Manfaat Burung Cendrawasih
Penelusuran yang dilakukan oleh Kementerian Pariwisata Indonesia, ternyata keberadaan Cendrawasih telah diketahui raja-raja di Eropa sejak 1522. Sebagaimana diceritakan di bagian awal artikel ini bahwa bulu Cendrawasih pada masa itu sering diolah menjadi hiasan mahkota dan topi para bangsawan. Hal itu tentu dikarenakan bulu Cendrawasih yang begitu indah.

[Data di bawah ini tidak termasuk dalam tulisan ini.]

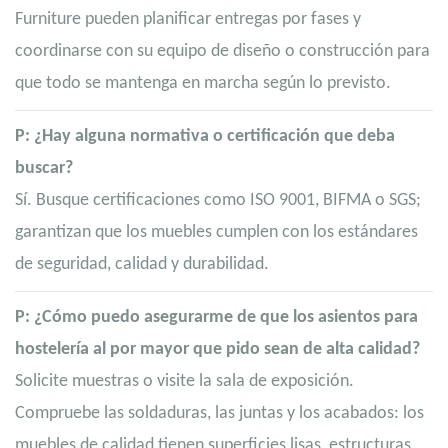
Furniture pueden planificar entregas por fases y
coordinarse con su equipo de diseño o construcción para
que todo se mantenga en marcha según lo previsto.
P: ¿Hay alguna normativa o certificación que deba
buscar?
Sí. Busque certificaciones como ISO 9001, BIFMA o SGS;
garantizan que los muebles cumplen con los estándares
de seguridad, calidad y durabilidad.
P: ¿Cómo puedo asegurarme de que los asientos para
hostelería al por mayor que pido sean de alta calidad?
Solicite muestras o visite la sala de exposición.
Compruebe las soldaduras, las juntas y los acabados: los
muebles de calidad tienen superficies lisas, estructuras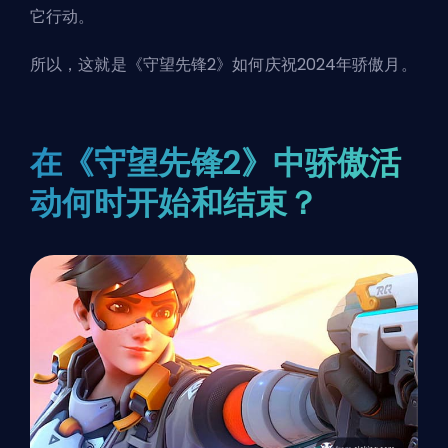
它行动。
所以，这就是《守望先锋2》如何庆祝2024年骄傲月。
在《守望先锋2》中骄傲活
动何时开始和结束？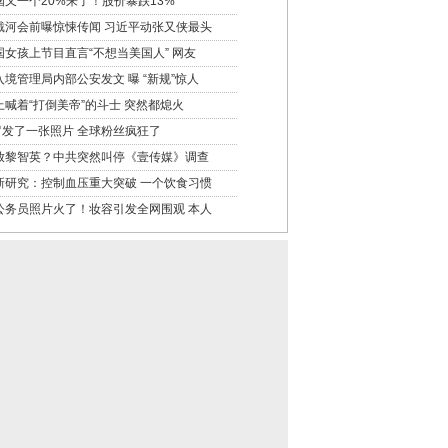
国又一个20%来了！股价暴跌13%
戴河会前曝惊悚传闻 习近平动张又侠最头
国女孩上节目直言“不想当美国人” 网友
入境管理局内部公安发文 曝 “新规”惊人
上喊着“打倒美帝”的斗士 突然都熄火
罗发了一张照片 全球粉丝疯狂了
放黎智英？中共突然叫停《壹传媒》调查
新研究：控制血压重大突破 一个饮食习惯
公务员照片火了！妆容引发全网围观 本人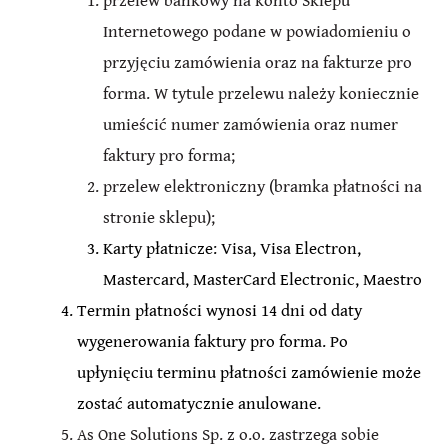
przelew bankowy na konto Sklepu
Internetowego podane w powiadomieniu o
przyjęciu zamówienia oraz na fakturze pro
forma. W tytule przelewu należy koniecznie
umieścić numer zamówienia oraz numer
faktury pro forma;
przelew elektroniczny (bramka płatności na
stronie sklepu);
Karty płatnicze: Visa, Visa Electron,
Mastercard, MasterCard Electronic, Maestro
Termin płatności wynosi 14 dni od daty
wygenerowania faktury pro forma. Po
upłynięciu terminu płatności zamówienie może
zostać automatycznie anulowane.
As One Solutions Sp. z o.o. zastrzega sobie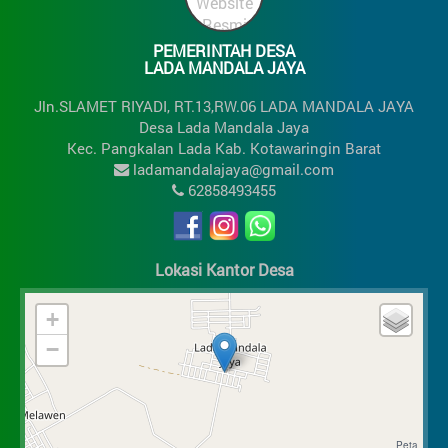
PEMERINTAH DESA
LADA MANDALA JAYA
Jln.SLAMET RIYADI, RT.13,RW.06 LADA MANDALA JAYA
Desa Lada Mandala Jaya
Kec. Pangkalan Lada Kab. Kotawaringin Barat
ladamandalajaya@gmail.com
62858493455
Lokasi Kantor Desa
+
−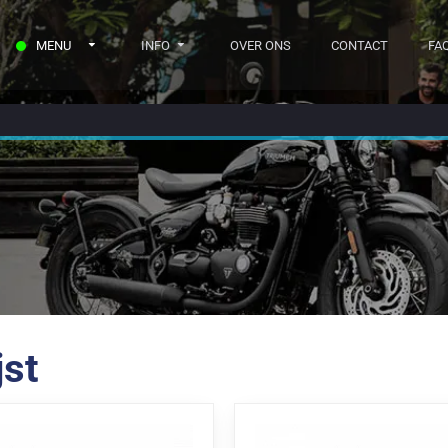
MENU
INFO
OVER ONS
CONTACT
FA
jst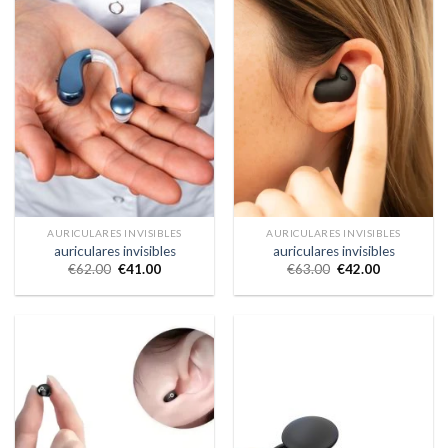
AURICULARES INVISIBLES
AURICULARES INVISIBLES
auriculares invisibles
auriculares invisibles
€
62.00
€
41.00
€
63.00
€
42.00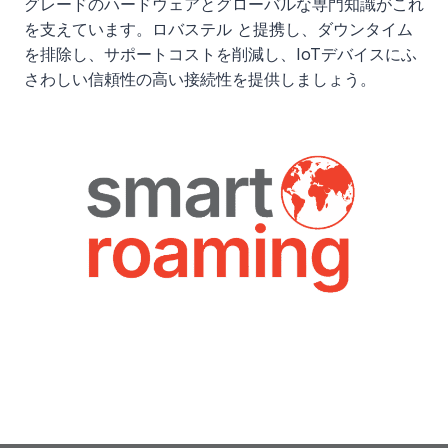
グレードのハードウェアとグローバルな専門知識がこれ
を支えています。ロバステル と提携し、ダウンタイム
を排除し、サポートコストを削減し、IoTデバイスにふ
さわしい信頼性の高い接続性を提供しましょう。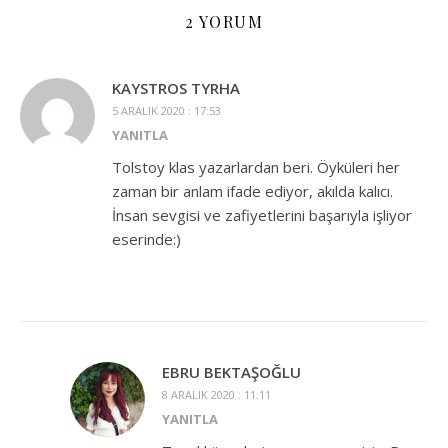
2 YORUM
KAYSTROS TYRHA
5 ARALIK 2020 : 17:53
YANITLA
Tolstoy klas yazarlardan beri. Öyküleri her
zaman bir anlam ifade ediyor, akılda kalıcı.
İnsan sevgisi ve zafiyetlerini başarıyla işliyor
eserinde:)
EBRU BEKTAŞOĞLU
8 ARALIK 2020 : 11:11
YANITLA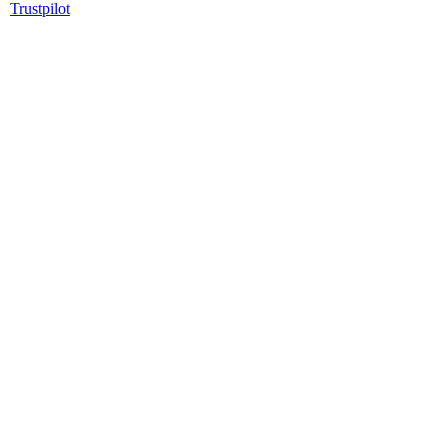
Trustpilot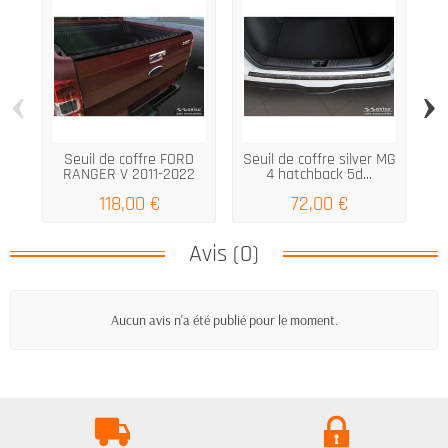
‹
›
Seuil de coffre FORD
Seuil de coffre silver MG
M
RANGER V 2011-2022
4 hatchback 5d...
2
118,00 €
72,00 €
Avis (0)
Aucun avis n'a été publié pour le moment.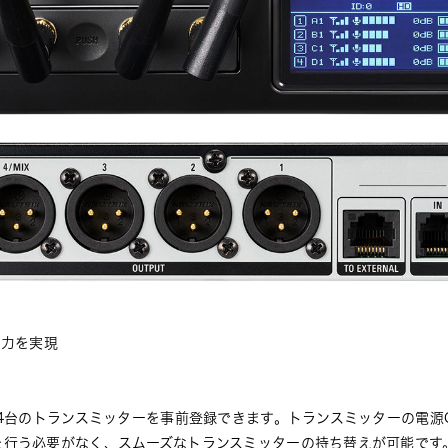
出力を実現
大4台のトランスミッターを事前登録できます。トランスミッターの電源O
行う必要がなく、スムーズなトランスミッターの持ち替えが可能です。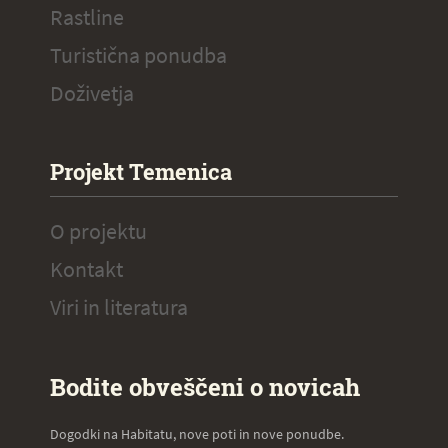
Rastline
Turistična ponudba
Doživetja
Projekt Temenica
O projektu
Kontakt
Viri in literatura
Bodite obveščeni o novicah
Dogodki na Habitatu, nove poti in nove ponudbe.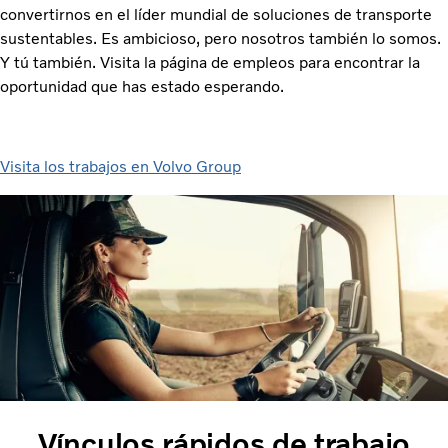
convertirnos en el líder mundial de soluciones de transporte
sustentables. Es ambicioso, pero nosotros también lo somos.
Y tú también. Visita la página de empleos para encontrar la
oportunidad que has estado esperando.
Visita los trabajos en Volvo Group
Vínculos rápidos de trabajo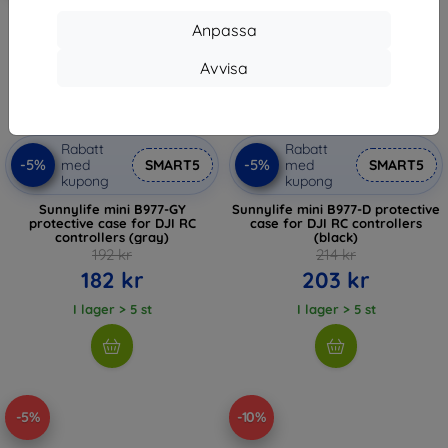
Anpassa
Avvisa
Rabatt
Rabatt
-5%
-5%
med
SMART5
med
SMART5
kupong
kupong
Sunnylife mini B977-GY
Sunnylife mini B977-D protective
protective case for DJI RC
case for DJI RC controllers
controllers (gray)
(black)
192 kr
214 kr
182 kr
203 kr
I lager > 5 st
I lager > 5 st
-5%
-10%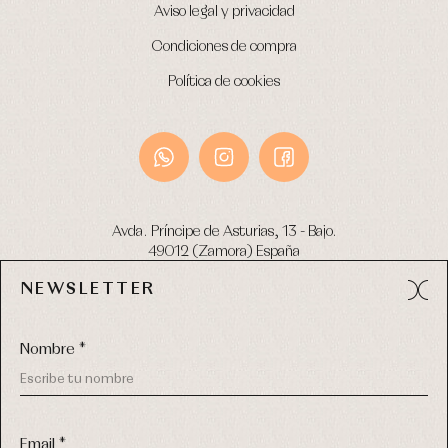
Aviso legal y privacidad
Condiciones de compra
Política de cookies
Avda. Príncipe de Asturias, 13 - Bajo.
49012 (Zamora) España
NEWSLETTER
Tel:
980 049 683
- M:
600 669 270
email:
info@primerdia.es
Nombre *
Email *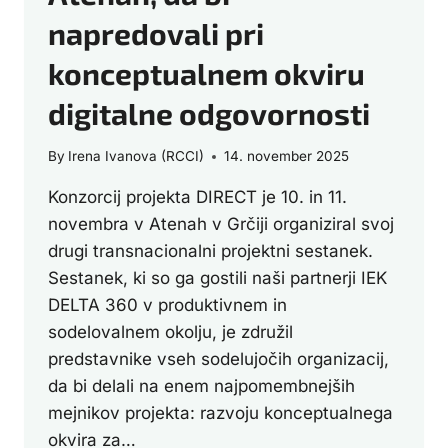
napredovali pri
konceptualnem okviru
digitalne odgovornosti
By
Irena Ivanova (RCCI)
14. november 2025
Konzorcij projekta DIRECT je 10. in 11.
novembra v Atenah v Grčiji organiziral svoj
drugi transnacionalni projektni sestanek.
Sestanek, ki so ga gostili naši partnerji IEK
DELTA 360 v produktivnem in
sodelovalnem okolju, je združil
predstavnike vseh sodelujočih organizacij,
da bi delali na enem najpomembnejših
mejnikov projekta: razvoju konceptualnega
okvira za…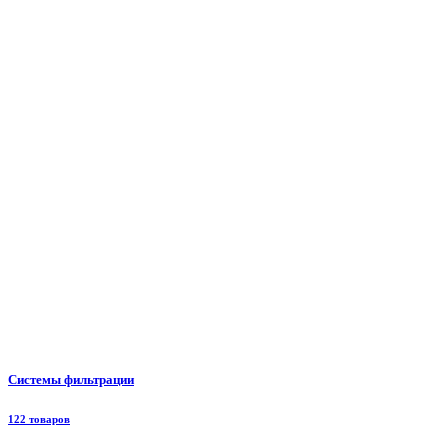
Системы фильтрации
122 товаров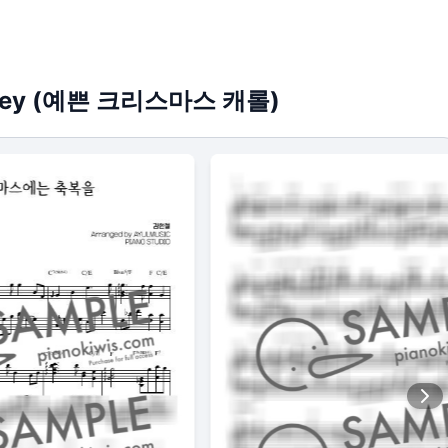
 Key (예쁜 크리스마스 캐롤)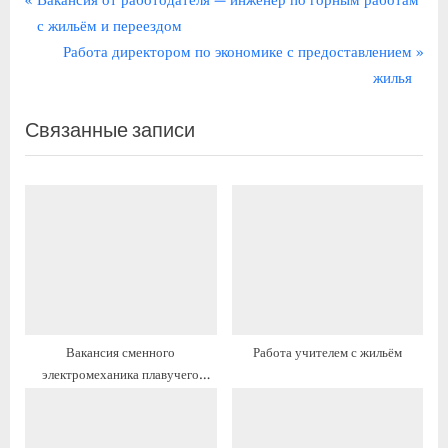
Навигация
Вакансия от работодателя — инженер по горным работам
р
с жильём и переездом
по
е
С
Работа директором по экономике с предоставлением
записям
д
л
жилья
ы
е
Связанные записи
д
д
у
у
щ
ю
а
щ
я
а
з
я
а
з
п
а
и
п
Вакансия сменного
Работа учителем с жильём
с
и
электромеханика плавучего
ь
с
крана с жильём и переездом
:
ь
: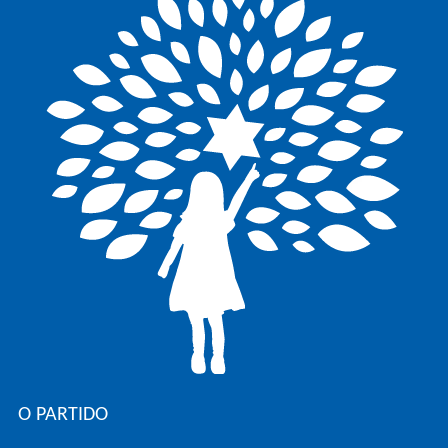
O PARTIDO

Burung Cendrawasih juga konon sempat dijadikan hadiah dari Raja Maluku, diberikan kepada Raja Spanyol. Tidak hanya dibawa ke Eropa, masyarakat Papua juga sering menggunakan bulu Cendrawasih dalam pakaian adat mereka. Beberapa ritual adat Papua juga membutuhkan bulu burung Surga ini.
Perburuan terhadap burung Cendrawasih guna memperoleh bulu dan perusakan habitat, pada akhirnya menyebabkan menurunnya jumlah burung pada beberapa jenis, bahkan hingga ke tingkat terancam.
Sementara ancaman utama kepada Cendrawasih yang saat ini terjadi yaitu perusakan habitat dikarenakan oleh penebangan hutan. Untuk mencegah burung ini menjadi langka, burung-burung surga kini dilindungi dan perburuan hanya boleh dilakukan untuk kebutuhan perayaan dari suku setempat.
Dalam masyarakat Papua sendiri kesadaran akan pentingnya melestarikan burung surga ini juga semakin meningkat. Mereka kemudian sadar bahwa Burung Cendrawasih harus dilindungi. Sebagai wujud dari hal itu, Cendrawasih kemudian dijadikan maskot dan simbol kebanggaan masyarakat Papua. Sehingga penggunaan bulu Cendrawasih pada ritual-ritual adat saat ini hanya digantikan dengan bulu imitasi.
Burung Cendrawasih dengan kecantikannya ternyata memiliki segudang rahasia di baliknya. Semoga burung Surga ini bisa terlindungi dengan baik agar kelak anak cucu bisa terus melihat kecantikan burung tersebut.